_Task_: Please count the lines in the data below that hold "button" and answer with the number by itself.

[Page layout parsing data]
§ §
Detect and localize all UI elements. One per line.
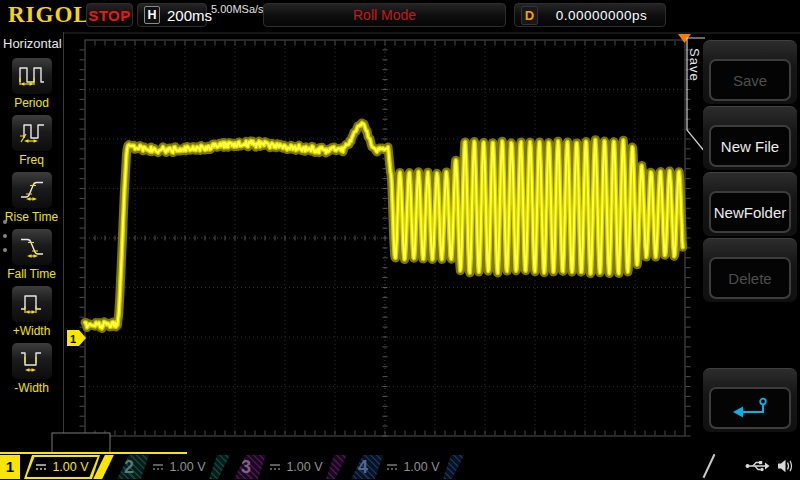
coupling-icon [269,462,281,472]
oscilloscope-screen: RIGOL STOP H 200ms 5.00MSa/s Roll Mode D… [0,0,800,480]
active-channel-underline [0,452,187,454]
new-folder-button-label: NewFolder [709,191,791,233]
channel-scale: 1.00 V [52,460,88,474]
new-folder-button[interactable]: NewFolder [703,172,797,236]
channel-4-status[interactable]: 4 1.00 V [351,455,464,479]
delete-button[interactable]: Delete [703,238,797,302]
save-button-label: Save [709,59,791,101]
coupling-icon [152,462,164,472]
tray-divider [703,454,716,478]
save-menu: Save New File NewFolder Delete [702,36,798,480]
menu-tab-title: Save [687,48,702,82]
channel-scale: 1.00 V [169,460,205,474]
waveform-display: 1 [0,0,800,480]
channel-number: 3 [241,455,251,479]
ch1-ground-marker[interactable]: 1 [67,330,86,346]
new-file-button[interactable]: New File [703,106,797,170]
delete-button-label: Delete [709,257,791,299]
svg-text:1: 1 [70,333,76,345]
channel-status-bar: 1 1.00 V 2 1.00 V 3 [0,452,800,480]
return-arrow-icon [730,397,770,419]
channel-number: 2 [124,455,134,479]
channel-3-status[interactable]: 3 1.00 V [234,455,347,479]
usb-icon [745,459,770,473]
coupling-icon [35,462,47,472]
new-file-button-label: New File [709,125,791,167]
channel-scale: 1.00 V [286,460,322,474]
channel-scale: 1.00 V [403,460,439,474]
channel-number: 4 [358,455,368,479]
channel-1-status[interactable]: 1 1.00 V [0,455,113,479]
back-button[interactable] [703,368,797,432]
channel-number: 1 [0,455,20,479]
coupling-icon [386,462,398,472]
speaker-icon [777,459,794,473]
status-box [52,433,110,454]
save-button[interactable]: Save [703,40,797,104]
channel-2-status[interactable]: 2 1.00 V [117,455,230,479]
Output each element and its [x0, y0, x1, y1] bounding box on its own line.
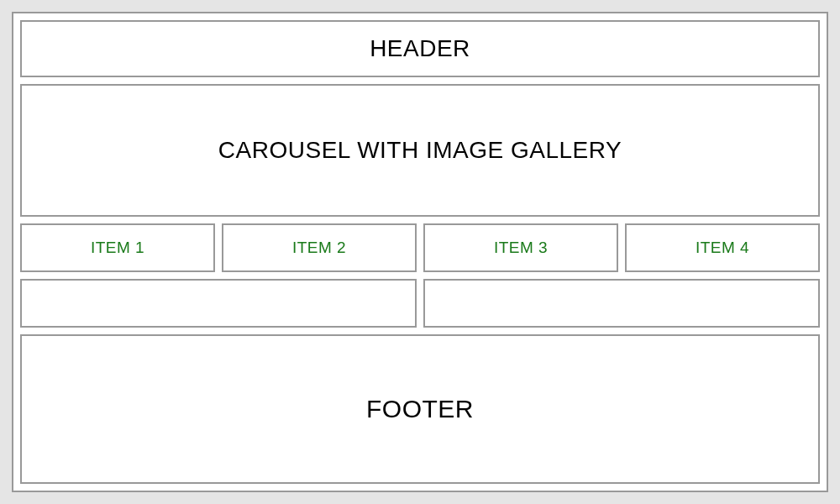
header-title: HEADER [370, 35, 470, 62]
item-label: ITEM 1 [91, 239, 144, 257]
item-label: ITEM 3 [494, 239, 548, 257]
item-label: ITEM 4 [696, 239, 749, 257]
item-3: ITEM 3 [423, 223, 618, 272]
item-2: ITEM 2 [222, 223, 417, 272]
footer-region: FOOTER [20, 334, 820, 484]
panel-left [20, 279, 417, 328]
header-region: HEADER [20, 20, 820, 77]
item-4: ITEM 4 [625, 223, 820, 272]
panel-right [423, 279, 820, 328]
items-row: ITEM 1 ITEM 2 ITEM 3 ITEM 4 [20, 223, 820, 272]
item-label: ITEM 2 [292, 239, 346, 257]
item-1: ITEM 1 [20, 223, 215, 272]
wireframe-frame: HEADER CAROUSEL WITH IMAGE GALLERY ITEM … [12, 12, 828, 492]
carousel-region: CAROUSEL WITH IMAGE GALLERY [20, 84, 820, 217]
footer-label: FOOTER [366, 395, 474, 423]
panels-row [20, 279, 820, 328]
carousel-label: CAROUSEL WITH IMAGE GALLERY [218, 137, 622, 164]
§ §
_Result of the task_: 9